_Exercise directions:_ Report each line of the data below in which "GDPR" appears.
Source data Block Start
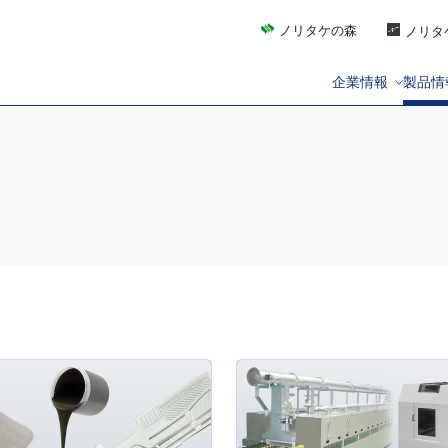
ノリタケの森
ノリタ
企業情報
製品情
Source data Block End
Source data Block Start
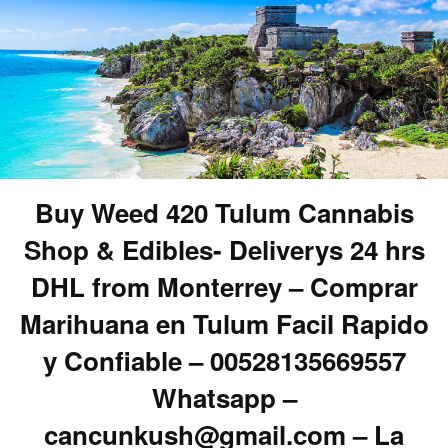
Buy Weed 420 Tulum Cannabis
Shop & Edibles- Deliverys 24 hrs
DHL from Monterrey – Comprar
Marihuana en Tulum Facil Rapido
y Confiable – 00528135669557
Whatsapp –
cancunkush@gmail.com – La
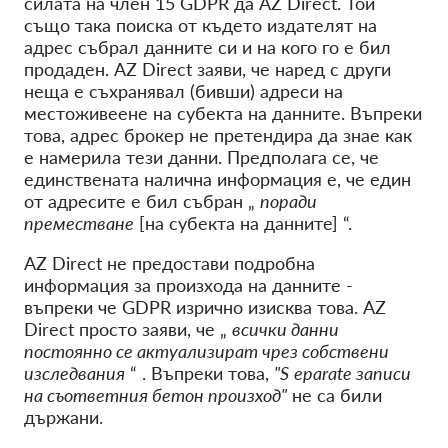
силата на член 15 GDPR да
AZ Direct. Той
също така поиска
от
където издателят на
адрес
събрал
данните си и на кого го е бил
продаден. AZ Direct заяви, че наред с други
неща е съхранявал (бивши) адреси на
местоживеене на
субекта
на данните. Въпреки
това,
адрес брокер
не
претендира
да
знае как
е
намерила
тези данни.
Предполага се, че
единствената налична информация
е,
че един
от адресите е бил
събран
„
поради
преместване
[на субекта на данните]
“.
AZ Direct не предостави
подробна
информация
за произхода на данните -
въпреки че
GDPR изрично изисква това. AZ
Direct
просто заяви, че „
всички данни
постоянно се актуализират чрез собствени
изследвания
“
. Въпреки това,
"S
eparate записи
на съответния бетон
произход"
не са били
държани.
Source data Block End
_Expected output:_
силата на член 15 GDPR да
GDPR изрично изисква това. AZ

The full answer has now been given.